En tiempos normales, y por tanto en el medio plazo, ambas definiciones son equivalentes, pero dejan de serlo tras un shock que afecte a la tasa de inflación de forma significativa. Por ejemplo, si la inflación aumenta, el objetivo de tasa nos dice que el banco central debe tratar de volver cuanto antes a una inflación del 2%, mientras que si el objetivo es el nivel de precios la política monetaria debe permitir que la economía atraviese un periodo de inflación inferior al 2% para compensar la desviación al alza causada por el shock.

Esta última opción es mucho más agresiva ya que obliga a contracciones monetarias muy severas tras un shock inflacionario. Pero, por esa misma razón, sería más efectiva en momentos en que una inflación demasiado baja se convierte en el problema a evitar a toda costa.

Esta estrategia de política monetaria sería compatible con la actuación del BCE desde su nacimiento y acorde con el momento que atraviesa la eurozona. Es preciso alcanzar y mantener durante algún tiempo unas tasas de crecimiento del PIB nominal en Europa que compensen las caídas de estos últimos años. Para España esto sería particularmente importante porque permitiría mitigar las contradicciones que plantea la inevitable devaluación interna.

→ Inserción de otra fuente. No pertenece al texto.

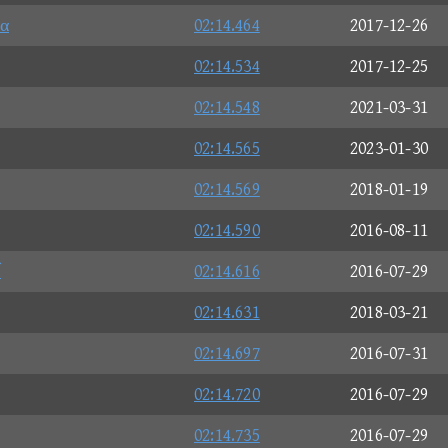
α
02:14.464
2017-12-26
02:14.534
2017-12-25
02:14.548
2021-03-31
02:14.565
2023-01-30
02:14.569
2018-01-19
02:14.590
2016-08-11
ブ
02:14.616
2016-07-29
02:14.631
2018-03-21
02:14.697
2016-07-31
02:14.720
2016-07-29
02:14.735
2016-07-29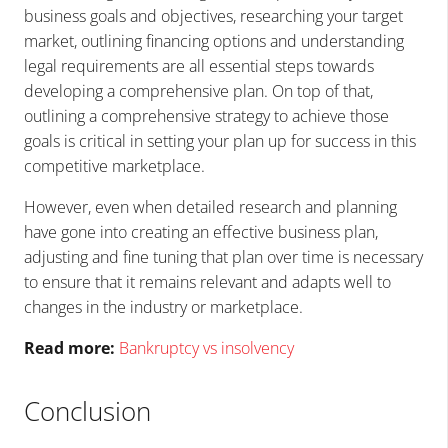
business goals and objectives, researching your target
market, outlining financing options and understanding
legal requirements are all essential steps towards
developing a comprehensive plan. On top of that,
outlining a comprehensive strategy to achieve those
goals is critical in setting your plan up for success in this
competitive marketplace.
However, even when detailed research and planning
have gone into creating an effective business plan,
adjusting and fine tuning that plan over time is necessary
to ensure that it remains relevant and adapts well to
changes in the industry or marketplace.
Read more:
Bankruptcy vs insolvency
Conclusion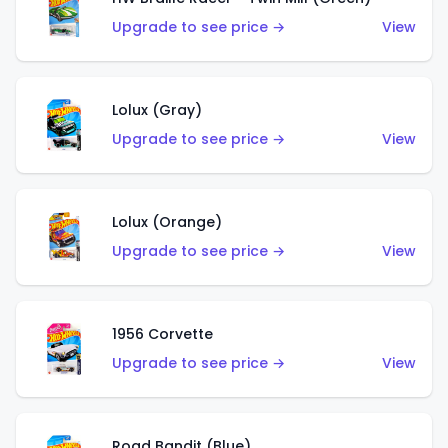
Upgrade to see price →
View
Lolux (Gray)
Upgrade to see price →
View
Lolux (Orange)
Upgrade to see price →
View
1956 Corvette
Upgrade to see price →
View
Road Bandit (Blue)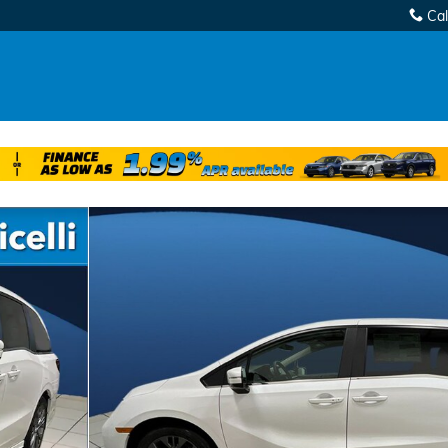
Cal
oto 1 of 30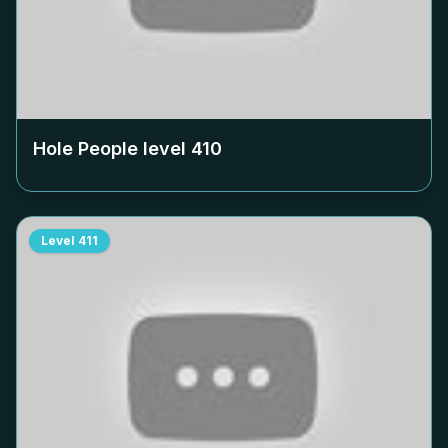
Hole People level
410
Level
411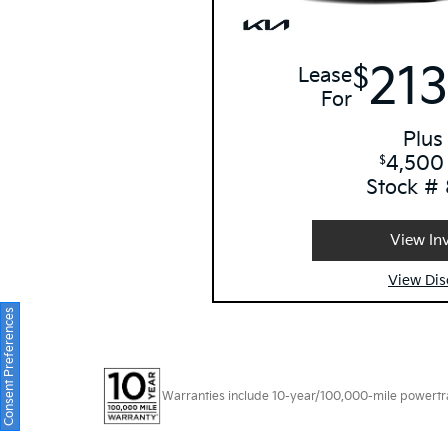
213
$
Lease
For
Plus
4,500
$
Stock #
View In
View Dis
Consent Preferences
Warranties include 10-year/100,000-mile powertrain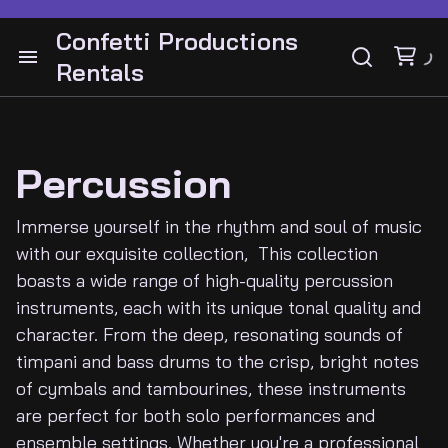
Drum Hardware
Bass Cabinets and Heads
Confetti Productions
Cymbals
Rentals
Bass Guitars
Cabinets and Heads
Audio
Snares
Drums
Guitar Pedals
Instruments Guitars
Lighting
Guitar Stands
Bass
Percussion
Guitar Pedals
Video
Guitar Stands
Immerse yourself in the rhythm and soul of music
Guitar and Amps
Cymbals
with our exquisite collection, This collection
DJ Gear
boasts a wide range of high-quality percussion
Keyboards
Latin Percussion
instruments, each with its unique tonal quality and
Electronic drums
Percussion
character. From the deep, resonating sounds of
Backline
timpani and bass drums to the crisp, bright notes
of cymbals and tambourines, these instruments
Contact
are perfect for both solo performances and
ensemble settings. Whether you're a professional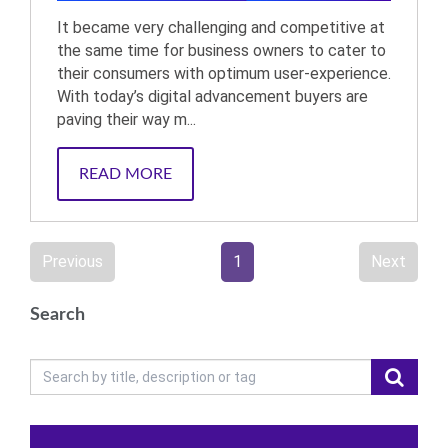
It became very challenging and competitive at
the same time for business owners to cater to
their consumers with optimum user-experience.
With today’s digital advancement buyers are
paving their way m...
READ MORE
Previous
1
Next
Search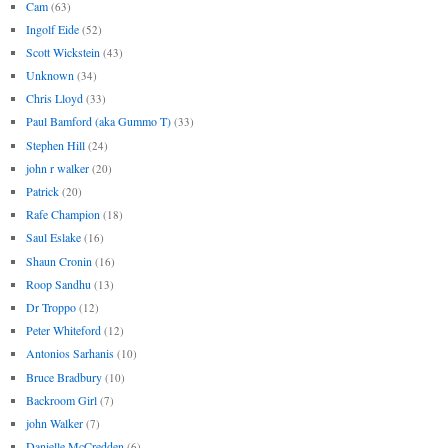
Cam
(63)
Ingolf Eide
(52)
Scott Wickstein
(43)
Unknown
(34)
Chris Lloyd
(33)
Paul Bamford (aka Gummo T)
(33)
Stephen Hill
(24)
john r walker
(20)
Patrick
(20)
Rafe Champion
(18)
Saul Eslake
(16)
Shaun Cronin
(16)
Roop Sandhu
(13)
Dr Troppo
(12)
Peter Whiteford
(12)
Antonios Sarhanis
(10)
Bruce Bradbury
(10)
Backroom Girl
(7)
john Walker
(7)
Danielle McCredden
(6)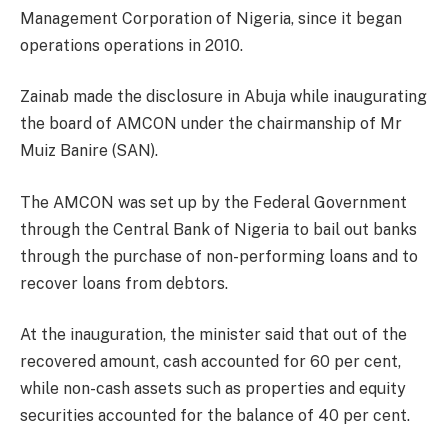
Management Corporation of Nigeria, since it began
operations operations in 2010.
Zainab made the disclosure in Abuja while inaugurating
the board of AMCON under the chairmanship of Mr
Muiz Banire (SAN).
The AMCON was set up by the Federal Government
through the Central Bank of Nigeria to bail out banks
through the purchase of non-performing loans and to
recover loans from debtors.
At the inauguration, the minister said that out of the
recovered amount, cash accounted for 60 per cent,
while non-cash assets such as properties and equity
securities accounted for the balance of 40 per cent.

Nos está resultando difícil recuperar competitividad, pero lo será mucho más si tenemos que hacerlo en un contexto de crecimiento e inflación muy bajos en nuestros principales mercados exteriores. Ello exigiría un mayor ajuste nominal de nuestras rentas, dificultando el desendeudamiento. Un ajuste de precios y salarios que, además, no se consigue por decreto sino que requiere una gran flexibilidad en nuestros mercados, es decir, reformas de más calado de las llevadas a cabo hasta ahora, o una profunda recesión.

Javier Andrés es catedrático de Economía de la Universidad de Valencia.